[Date Prev][Date Next][Thread Prev][Thread Next][Date Index][Thread Index]

Re: Character equivalence mapping (was: Re: [idn] SLC minutes)



To whomever:

Some time ago, I argued (see below) that the current version (at that time) of nameprep mapped upper case Greek Letters to lower case.

My comments were basically dismissed as "That's the way we do it, get used to it!"

Now, I find that the current version of PUNNYCODE does exactly the opposite than what was claimed. For example, try entering the code point 2126 (upper case Omega) through --

http://www.imc.org/idna/do-idna.cgi

-- and see what happens. The end result is uppercase and NOT lowercase.

Is this the "new way" to resolve the old issue discussed? Has the "powers that be" reversed themselves or did I find an error in PUNNYCODE?

Many thanks for any replies.

tedd

--- as previously stated on this list in January 2002 ---

Mark, john, Edmon:

1. This issue was debated at length some time ago. I suggest that the people
arguing for visual confusability as a criterion for matching look at that
discussion in detail before proceding.

I'm not arguing (in this debate) the "look-a-like" position. In other words, it makes no difference to me if certain glyph's look identical in numerous char sets. I am arguing the opposite position -- the characters in my example don't look a like.
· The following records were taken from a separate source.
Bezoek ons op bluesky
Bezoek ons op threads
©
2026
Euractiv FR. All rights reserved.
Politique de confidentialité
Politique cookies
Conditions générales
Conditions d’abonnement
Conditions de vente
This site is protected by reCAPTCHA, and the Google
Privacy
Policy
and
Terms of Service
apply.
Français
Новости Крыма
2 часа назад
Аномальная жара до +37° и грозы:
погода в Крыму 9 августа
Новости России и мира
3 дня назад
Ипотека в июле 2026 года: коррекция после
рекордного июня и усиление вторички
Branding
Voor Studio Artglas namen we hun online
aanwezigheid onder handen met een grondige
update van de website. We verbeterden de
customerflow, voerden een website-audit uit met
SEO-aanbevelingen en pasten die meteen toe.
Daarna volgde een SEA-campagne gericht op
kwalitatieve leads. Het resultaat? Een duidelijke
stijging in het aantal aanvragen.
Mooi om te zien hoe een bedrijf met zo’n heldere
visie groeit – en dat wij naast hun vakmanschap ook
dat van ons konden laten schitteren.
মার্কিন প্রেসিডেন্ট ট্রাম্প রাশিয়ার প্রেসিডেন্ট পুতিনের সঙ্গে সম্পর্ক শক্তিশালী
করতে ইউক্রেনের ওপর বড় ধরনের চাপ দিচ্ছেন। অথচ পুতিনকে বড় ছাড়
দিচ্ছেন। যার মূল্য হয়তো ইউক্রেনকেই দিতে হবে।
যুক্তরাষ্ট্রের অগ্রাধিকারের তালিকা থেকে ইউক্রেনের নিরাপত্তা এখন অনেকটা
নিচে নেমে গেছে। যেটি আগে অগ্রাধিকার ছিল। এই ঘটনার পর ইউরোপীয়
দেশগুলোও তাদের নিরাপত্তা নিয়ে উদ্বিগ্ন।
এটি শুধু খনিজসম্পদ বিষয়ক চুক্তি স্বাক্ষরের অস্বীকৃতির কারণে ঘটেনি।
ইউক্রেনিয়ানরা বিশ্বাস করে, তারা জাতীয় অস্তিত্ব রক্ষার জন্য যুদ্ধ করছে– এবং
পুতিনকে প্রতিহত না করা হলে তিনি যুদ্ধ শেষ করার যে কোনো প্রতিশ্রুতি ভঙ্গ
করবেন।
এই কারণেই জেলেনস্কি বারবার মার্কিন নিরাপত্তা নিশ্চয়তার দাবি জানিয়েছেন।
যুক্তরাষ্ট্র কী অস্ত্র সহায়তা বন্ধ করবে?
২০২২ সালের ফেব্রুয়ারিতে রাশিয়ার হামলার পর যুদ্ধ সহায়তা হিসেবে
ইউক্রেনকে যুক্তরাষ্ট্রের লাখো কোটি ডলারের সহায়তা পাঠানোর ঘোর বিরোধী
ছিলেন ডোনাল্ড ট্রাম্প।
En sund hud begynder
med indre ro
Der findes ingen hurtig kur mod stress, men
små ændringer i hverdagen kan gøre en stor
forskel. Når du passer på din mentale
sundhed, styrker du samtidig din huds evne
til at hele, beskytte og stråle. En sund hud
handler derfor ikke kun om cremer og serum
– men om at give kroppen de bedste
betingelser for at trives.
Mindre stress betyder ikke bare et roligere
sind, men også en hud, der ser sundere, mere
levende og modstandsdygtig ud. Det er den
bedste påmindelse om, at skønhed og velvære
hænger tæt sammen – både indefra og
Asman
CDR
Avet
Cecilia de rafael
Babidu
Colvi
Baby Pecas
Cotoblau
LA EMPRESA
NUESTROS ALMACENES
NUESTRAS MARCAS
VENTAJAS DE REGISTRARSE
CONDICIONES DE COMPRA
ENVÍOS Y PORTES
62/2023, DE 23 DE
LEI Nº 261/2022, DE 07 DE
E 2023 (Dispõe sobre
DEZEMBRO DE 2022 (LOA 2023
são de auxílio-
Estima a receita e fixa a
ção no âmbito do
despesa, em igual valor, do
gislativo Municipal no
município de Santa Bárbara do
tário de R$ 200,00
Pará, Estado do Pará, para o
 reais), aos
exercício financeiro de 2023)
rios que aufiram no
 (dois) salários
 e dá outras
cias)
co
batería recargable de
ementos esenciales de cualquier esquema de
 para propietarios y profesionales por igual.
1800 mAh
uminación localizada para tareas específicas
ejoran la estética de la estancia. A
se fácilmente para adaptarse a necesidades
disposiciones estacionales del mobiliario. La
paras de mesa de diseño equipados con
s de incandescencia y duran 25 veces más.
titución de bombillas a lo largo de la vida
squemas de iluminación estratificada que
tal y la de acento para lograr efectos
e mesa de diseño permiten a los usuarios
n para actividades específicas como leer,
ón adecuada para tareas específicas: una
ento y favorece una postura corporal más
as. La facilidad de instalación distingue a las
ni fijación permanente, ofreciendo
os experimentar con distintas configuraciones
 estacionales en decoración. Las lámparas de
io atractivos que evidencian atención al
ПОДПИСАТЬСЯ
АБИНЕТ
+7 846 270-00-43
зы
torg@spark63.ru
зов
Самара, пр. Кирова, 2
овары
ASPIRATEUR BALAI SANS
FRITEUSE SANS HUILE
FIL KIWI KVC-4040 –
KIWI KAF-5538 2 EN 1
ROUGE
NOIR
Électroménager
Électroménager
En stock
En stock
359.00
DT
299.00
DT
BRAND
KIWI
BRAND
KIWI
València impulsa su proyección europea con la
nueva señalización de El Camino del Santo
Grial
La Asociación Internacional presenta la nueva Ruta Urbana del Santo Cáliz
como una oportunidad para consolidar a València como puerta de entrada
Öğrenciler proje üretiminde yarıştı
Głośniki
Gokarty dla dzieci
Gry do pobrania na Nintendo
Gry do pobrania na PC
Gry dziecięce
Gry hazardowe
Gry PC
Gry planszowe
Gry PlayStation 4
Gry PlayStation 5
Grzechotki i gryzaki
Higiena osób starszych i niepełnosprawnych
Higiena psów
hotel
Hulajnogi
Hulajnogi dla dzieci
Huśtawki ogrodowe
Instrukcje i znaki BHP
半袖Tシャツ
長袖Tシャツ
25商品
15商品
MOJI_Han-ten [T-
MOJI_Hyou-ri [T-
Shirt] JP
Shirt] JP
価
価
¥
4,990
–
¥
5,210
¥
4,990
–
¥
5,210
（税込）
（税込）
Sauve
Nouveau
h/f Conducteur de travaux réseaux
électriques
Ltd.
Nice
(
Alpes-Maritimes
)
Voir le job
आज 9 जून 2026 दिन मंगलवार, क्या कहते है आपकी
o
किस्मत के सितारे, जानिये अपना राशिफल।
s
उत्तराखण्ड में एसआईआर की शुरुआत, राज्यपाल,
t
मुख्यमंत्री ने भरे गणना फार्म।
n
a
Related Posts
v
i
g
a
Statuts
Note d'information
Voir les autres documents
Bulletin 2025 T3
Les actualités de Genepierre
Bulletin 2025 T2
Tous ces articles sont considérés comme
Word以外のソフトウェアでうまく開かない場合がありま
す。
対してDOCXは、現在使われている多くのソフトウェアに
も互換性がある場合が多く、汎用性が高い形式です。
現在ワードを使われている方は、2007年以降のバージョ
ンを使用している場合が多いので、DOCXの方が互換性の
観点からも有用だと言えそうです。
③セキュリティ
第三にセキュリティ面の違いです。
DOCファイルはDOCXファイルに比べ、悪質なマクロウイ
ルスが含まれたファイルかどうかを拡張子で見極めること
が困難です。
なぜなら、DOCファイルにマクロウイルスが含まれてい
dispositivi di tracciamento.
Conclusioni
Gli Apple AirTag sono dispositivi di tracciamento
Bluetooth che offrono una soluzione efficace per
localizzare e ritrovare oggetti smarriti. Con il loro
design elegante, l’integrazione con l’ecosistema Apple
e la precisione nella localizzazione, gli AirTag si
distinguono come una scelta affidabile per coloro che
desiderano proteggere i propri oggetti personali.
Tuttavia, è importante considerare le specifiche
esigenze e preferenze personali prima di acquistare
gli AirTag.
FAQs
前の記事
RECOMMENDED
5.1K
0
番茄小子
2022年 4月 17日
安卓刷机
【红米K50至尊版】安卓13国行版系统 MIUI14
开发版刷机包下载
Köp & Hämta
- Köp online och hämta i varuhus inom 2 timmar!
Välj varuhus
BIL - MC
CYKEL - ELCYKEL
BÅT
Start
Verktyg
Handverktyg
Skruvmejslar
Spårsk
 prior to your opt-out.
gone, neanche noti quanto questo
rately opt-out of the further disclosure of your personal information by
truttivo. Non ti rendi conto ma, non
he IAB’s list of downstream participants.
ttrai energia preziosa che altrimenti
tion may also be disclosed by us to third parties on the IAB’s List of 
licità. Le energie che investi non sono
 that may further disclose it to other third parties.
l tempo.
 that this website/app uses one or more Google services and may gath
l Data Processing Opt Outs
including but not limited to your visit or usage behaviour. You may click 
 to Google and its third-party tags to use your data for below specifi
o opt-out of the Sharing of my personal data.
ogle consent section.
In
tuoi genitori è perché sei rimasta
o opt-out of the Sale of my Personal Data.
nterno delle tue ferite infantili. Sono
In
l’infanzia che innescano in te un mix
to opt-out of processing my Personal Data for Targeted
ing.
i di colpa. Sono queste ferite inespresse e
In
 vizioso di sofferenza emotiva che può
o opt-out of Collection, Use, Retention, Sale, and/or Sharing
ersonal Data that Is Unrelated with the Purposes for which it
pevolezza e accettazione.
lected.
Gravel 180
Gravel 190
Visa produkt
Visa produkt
I am arguing the point that the decision "has been made" to map upper case Greek letters to lower case letters. For proof, look at the current version of nameprep ( http://www.imc.org/nameprep/ ) and try running code point 2126 (upper case omega) through it. You will find that it IS mapped to code point 03A9 (lower case omega).

My question is "Why?" What's the foundation for this determination? For what good reason is there to conclude that the upper case Omega should be mapped to a lower case omega?

I see no "A.com" to "a.com" argument/problem here. Clearly, if someone registered ?.com and someone else registered w.com there is significant difference in identification between the two names. Those two domain names can be completely unique domain names with no significant resultant problems. Whereas, in the Latin char set, I can see the reason for making W.com and w.com identical (i.e., mapping W to w) because there is an UC/LC consideration/distinction in the language. But, that's not a problem in the Greek char set -- is it... really?

(i) From observation, when scripts have two cases, the
upper-case form is more likely to be highly stylized, and hence
differentiated from characters in other scripts, than the
lower-case one.  Hence, if one is going to adopt
stylization-based (glyph-distinction, if you prefer)
canonicalization rules, one is better off treating upper case as
the normal form, rather than lower case.

It looks to me as if someone has already made the determination to map other languages based upon the Latin char set UC/LC problem without concern that other languages may not have the UC/LC distinction and thus be absent of the UC/LC problem. I think the Greek example I gave above sufficiently demonstrates my observation.


tedd

--
http://sperling.com